7.4. Human Microbiota and Melanoma

Although melanoma is the least common cancer of the skin, it is responsible for the most deaths. The skin microbiota plays an important role in human health. Healthy human skin contains up to 107 microorganisms/cm2, and is believed to include more than 1000 bacterial species belonging to 19 phyla [368]. The predominant genera are Propionibacteria, Streptococcus, and Corynebacterium [369]; however, the composition is influenced by several factors, including skin sites, sexual maturity, skin physiology, and age [370]. For example, young children demonstrate high levels of Streptococcus, Rothia, Gemella, Granulicatela, and Haemophilus, while adults are more associated with Propionibacterium, Lactobacillus, Anaerococcus, Finegoldia, and Corynebacterium. In addition, children tend to have more diverse skin microbiota than adults [371]. Few studies have examined the possible link between human microbiota and skin cancer. Nevertheless, it has been suggested that Fusobacterium nucleatum may be involved in the development of melanoma, and that the composition of gut microbiota may be influenced by immunotherapy in patients with melanoma [372]. Longer progression-free survival (PFS) is observed in the patients with more diverse microbial communities with higher numbers of Faecalibacterium prausnitzii, Coprococcus eutactus, Prevotella stercorea, Streptococcus sanguinis, S. anginosus, and Lachnospiraceae bacterium 3 1 46FAA, while shorter PFS was associated with higher counts of Bacteroides ovatus, B. dorei, B. massiliensis, Ruminococcus gnavus, and Blautia product. [372]. The association between the composition of human skin and gut microbiota and the development of melanoma needs further investigations.

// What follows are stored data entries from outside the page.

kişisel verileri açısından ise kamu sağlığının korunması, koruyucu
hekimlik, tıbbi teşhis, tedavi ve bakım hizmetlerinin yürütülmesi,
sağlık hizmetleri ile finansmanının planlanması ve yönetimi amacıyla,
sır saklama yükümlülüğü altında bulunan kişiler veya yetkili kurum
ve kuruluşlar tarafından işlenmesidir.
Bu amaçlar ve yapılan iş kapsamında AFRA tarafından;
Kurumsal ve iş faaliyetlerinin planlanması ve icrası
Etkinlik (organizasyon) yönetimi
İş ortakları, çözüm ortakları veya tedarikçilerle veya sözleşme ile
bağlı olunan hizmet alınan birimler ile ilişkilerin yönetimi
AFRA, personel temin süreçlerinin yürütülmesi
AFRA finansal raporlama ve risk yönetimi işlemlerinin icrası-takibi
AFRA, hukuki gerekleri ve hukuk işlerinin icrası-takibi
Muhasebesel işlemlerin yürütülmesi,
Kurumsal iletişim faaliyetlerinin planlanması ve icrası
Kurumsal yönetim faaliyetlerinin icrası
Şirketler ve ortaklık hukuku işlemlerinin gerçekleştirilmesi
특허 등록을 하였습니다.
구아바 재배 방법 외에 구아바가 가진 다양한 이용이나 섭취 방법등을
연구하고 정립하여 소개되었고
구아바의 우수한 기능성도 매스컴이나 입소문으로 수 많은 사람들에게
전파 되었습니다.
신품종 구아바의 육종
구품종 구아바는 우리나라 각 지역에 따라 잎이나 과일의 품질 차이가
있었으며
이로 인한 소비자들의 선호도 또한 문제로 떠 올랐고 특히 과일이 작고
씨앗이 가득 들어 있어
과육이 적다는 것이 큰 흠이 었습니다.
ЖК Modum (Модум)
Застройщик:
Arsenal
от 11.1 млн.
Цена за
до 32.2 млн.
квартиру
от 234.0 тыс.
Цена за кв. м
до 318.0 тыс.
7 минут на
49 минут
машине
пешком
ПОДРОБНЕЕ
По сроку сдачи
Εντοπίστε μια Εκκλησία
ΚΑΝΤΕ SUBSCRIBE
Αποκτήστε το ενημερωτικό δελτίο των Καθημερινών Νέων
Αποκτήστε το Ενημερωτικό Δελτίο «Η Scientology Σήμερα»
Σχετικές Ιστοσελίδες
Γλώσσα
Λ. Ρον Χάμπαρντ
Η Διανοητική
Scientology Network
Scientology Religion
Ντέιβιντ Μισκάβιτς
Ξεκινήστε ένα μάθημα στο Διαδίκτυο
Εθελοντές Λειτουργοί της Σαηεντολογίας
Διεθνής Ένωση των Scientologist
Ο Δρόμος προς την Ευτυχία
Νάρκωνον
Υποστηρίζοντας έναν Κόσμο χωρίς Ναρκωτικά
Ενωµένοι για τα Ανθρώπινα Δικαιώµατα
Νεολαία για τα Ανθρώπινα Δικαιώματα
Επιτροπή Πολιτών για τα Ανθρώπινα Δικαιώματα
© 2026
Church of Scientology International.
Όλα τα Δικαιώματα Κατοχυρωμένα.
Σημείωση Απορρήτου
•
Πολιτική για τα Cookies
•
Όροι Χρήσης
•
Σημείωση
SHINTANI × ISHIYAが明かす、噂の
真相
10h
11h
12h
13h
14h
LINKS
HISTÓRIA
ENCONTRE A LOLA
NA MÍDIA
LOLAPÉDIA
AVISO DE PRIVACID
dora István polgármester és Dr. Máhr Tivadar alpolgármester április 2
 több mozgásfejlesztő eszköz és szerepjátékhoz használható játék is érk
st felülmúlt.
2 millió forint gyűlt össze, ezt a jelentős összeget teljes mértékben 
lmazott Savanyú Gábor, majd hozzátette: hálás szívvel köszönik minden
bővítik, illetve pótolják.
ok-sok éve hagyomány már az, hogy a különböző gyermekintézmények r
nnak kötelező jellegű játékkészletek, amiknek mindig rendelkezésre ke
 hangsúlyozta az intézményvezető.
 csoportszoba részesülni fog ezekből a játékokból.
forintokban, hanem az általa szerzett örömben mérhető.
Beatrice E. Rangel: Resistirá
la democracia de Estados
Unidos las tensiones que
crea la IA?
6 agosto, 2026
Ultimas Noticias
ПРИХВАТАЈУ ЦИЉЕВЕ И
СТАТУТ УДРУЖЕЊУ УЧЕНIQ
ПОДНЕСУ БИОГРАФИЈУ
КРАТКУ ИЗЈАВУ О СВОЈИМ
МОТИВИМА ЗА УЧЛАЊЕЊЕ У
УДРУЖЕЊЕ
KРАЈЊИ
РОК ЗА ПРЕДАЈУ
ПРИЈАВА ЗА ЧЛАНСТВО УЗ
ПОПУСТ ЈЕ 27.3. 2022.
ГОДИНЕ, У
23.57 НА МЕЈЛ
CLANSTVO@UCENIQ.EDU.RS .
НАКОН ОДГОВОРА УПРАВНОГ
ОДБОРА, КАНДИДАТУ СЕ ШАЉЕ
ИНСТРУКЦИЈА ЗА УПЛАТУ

7.5. Human Microbiota and Breast Cancer

Breast cancer (BC) is the most common cancer among women worldwide, and it is the second most common cause of death in women. BC is not believed to be directly associated with dysbiosis of gut microbiota. Recently obtained results indicate that breast tissue has a specific microbiome which differs from those of other tissue. Significantly higher levels of Prevotella, Lactobacillus, Streptococcus, Corynebacterium and Micrococcus were detected in breast tissue samples of women free of BC who underwent either breast reduction or enhancement, compared to women with BC [373]. The composition of human breast tissue and milk microbiota are almost similar. The most abundant phyla in both breast tissue and milk are Firmicutes, Actinobacteria, and Bacteroidetes [374,375]. It is possible that microbial dysbiosis may play a role in the development of BC. Higher levels of Bacillus, Staphylococcus, and unclassified Enterobacteriaceae, Comamonadaceae, Bacteroidetes were noted in samples of breast tissue from women who underwent lumpectomies or mastectomies for either benign or cancerous tumors, compared with women without cancer [373]. In addition, breast tissue appears to have a similar microbiome between benign and invasive BC, being dominated by Bacteroidetes and Firmicutes, with an increased abundance of certain genera, including Fusobacterium, Atopobium, Gluconacetobacter, Hydrogenophagea, and Lactobacillus [376]. It was found also that the composition of microbiota in the urinary tract of women with BC differs from those of women without BC. However, the two groups demonstrated similar oral cavity microbiota [362,377]. Several studies have noted an association between dysbiosis and the development of BC [378,379,380,381].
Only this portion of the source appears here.